■ **Exercise requirements**
Only the stretch of the listing below that runs from the line with "vos figurines holos....." through the line with "どなたも無料で何枚でもつく" is to be printed, exactly and with both ends.

■ **Available data**
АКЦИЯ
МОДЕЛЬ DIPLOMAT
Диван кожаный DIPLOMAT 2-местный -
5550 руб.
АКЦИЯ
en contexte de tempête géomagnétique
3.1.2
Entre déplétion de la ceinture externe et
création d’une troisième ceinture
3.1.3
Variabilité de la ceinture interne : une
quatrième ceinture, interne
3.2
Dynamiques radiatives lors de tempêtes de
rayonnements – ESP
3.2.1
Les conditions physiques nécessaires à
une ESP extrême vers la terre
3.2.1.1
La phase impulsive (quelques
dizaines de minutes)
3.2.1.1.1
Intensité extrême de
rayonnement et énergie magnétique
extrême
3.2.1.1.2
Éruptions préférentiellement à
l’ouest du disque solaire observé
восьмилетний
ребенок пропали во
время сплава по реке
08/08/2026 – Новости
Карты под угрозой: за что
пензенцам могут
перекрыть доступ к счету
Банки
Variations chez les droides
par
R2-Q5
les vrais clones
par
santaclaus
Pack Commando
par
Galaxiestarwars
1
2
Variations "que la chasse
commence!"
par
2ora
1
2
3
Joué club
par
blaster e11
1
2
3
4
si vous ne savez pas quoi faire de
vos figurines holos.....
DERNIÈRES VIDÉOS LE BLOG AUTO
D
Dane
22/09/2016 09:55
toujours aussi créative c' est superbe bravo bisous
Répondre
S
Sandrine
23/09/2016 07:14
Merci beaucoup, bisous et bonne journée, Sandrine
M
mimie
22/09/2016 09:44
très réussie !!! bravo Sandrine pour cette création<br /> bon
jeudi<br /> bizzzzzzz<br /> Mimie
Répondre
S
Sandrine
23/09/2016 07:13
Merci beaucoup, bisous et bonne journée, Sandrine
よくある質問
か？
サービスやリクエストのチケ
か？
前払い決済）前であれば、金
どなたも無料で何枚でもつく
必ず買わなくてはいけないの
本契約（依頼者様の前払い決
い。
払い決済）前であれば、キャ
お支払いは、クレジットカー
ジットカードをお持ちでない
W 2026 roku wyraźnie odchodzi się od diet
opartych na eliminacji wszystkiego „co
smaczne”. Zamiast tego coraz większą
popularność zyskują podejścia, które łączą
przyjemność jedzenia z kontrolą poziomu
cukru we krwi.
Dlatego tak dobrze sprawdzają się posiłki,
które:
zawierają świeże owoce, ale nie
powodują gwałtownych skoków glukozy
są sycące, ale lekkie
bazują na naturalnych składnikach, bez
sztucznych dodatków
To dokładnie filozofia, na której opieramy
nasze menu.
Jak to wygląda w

* * *

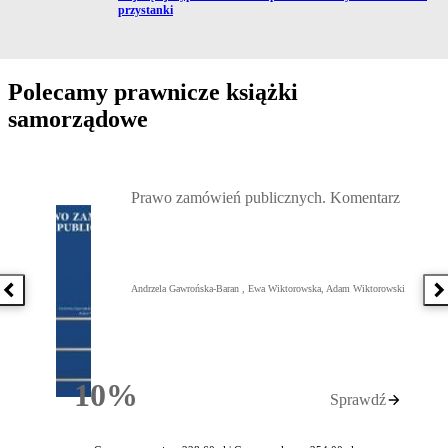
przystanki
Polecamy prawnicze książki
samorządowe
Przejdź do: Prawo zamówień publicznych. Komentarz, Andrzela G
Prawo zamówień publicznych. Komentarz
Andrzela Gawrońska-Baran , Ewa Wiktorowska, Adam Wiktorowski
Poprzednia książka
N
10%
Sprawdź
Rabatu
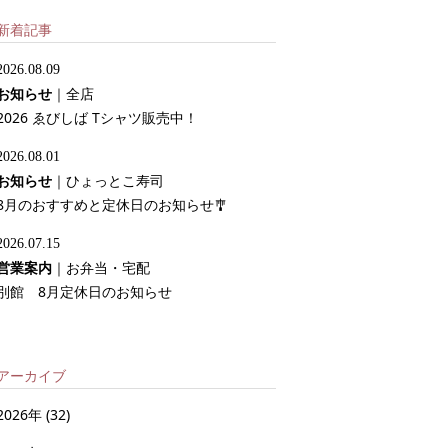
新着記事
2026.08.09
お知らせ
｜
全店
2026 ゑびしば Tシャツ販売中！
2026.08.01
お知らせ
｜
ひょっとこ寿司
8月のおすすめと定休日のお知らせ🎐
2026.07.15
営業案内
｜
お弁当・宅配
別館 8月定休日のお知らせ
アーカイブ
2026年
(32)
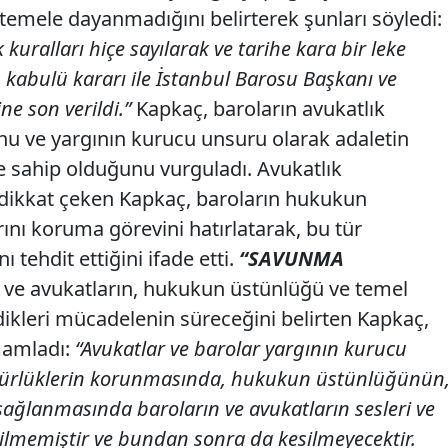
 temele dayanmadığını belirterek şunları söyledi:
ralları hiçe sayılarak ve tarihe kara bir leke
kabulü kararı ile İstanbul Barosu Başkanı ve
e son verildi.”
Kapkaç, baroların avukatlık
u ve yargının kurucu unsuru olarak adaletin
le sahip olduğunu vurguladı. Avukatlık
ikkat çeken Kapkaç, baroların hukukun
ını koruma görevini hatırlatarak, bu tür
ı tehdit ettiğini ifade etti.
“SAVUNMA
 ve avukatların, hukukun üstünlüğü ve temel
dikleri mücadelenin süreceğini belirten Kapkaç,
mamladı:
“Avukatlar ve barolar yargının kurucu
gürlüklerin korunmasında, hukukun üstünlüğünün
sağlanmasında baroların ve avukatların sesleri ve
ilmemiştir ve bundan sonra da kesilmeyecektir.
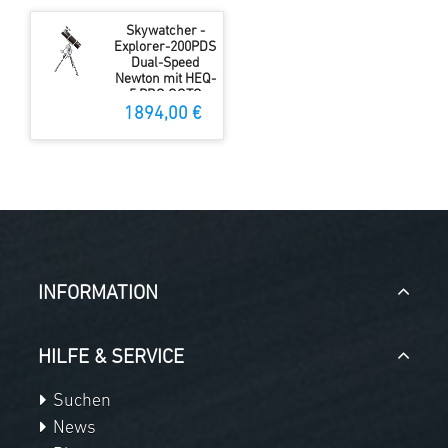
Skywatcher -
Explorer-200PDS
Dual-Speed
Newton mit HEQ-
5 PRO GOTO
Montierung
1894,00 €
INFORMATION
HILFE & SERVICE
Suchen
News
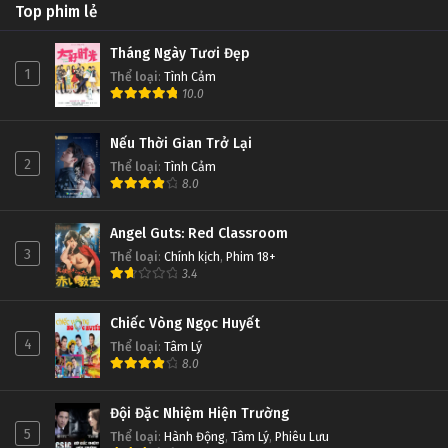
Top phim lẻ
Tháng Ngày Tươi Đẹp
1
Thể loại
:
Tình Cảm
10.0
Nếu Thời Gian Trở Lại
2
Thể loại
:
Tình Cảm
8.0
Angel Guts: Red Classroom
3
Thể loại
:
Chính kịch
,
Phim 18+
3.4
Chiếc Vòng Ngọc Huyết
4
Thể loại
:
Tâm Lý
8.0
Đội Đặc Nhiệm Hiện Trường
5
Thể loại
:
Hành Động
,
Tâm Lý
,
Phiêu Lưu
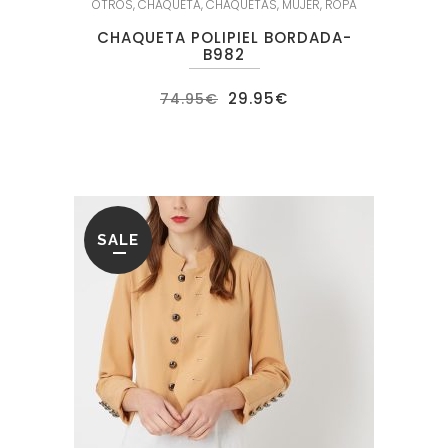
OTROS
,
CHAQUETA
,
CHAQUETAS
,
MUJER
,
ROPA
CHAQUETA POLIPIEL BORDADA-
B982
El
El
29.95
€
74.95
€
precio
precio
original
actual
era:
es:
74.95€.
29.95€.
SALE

...

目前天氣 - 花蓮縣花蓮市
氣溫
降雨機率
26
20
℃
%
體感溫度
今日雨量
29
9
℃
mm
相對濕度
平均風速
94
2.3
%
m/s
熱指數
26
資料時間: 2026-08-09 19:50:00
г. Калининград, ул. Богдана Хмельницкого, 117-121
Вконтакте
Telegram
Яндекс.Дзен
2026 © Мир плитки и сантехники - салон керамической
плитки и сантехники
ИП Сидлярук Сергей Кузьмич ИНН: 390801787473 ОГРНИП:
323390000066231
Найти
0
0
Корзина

■ **Response to this task**
vos figurines holos.....
DERNIÈRES VIDÉOS LE BLOG AUTO
D
Dane
22/09/2016 09:55
toujours aussi créative c' est superbe bravo bisous
Répondre
S
Sandrine
23/09/2016 07:14
Merci beaucoup, bisous et bonne journée, Sandrine
M
mimie
22/09/2016 09:44
très réussie !!! bravo Sandrine pour cette création<br /> bon
jeudi<br /> bizzzzzzz<br /> Mimie
Répondre
S
Sandrine
23/09/2016 07:13
Merci beaucoup, bisous et bonne journée, Sandrine
よくある質問
か？
サービスやリクエストのチケ
か？
前払い決済）前であれば、金
どなたも無料で何枚でもつく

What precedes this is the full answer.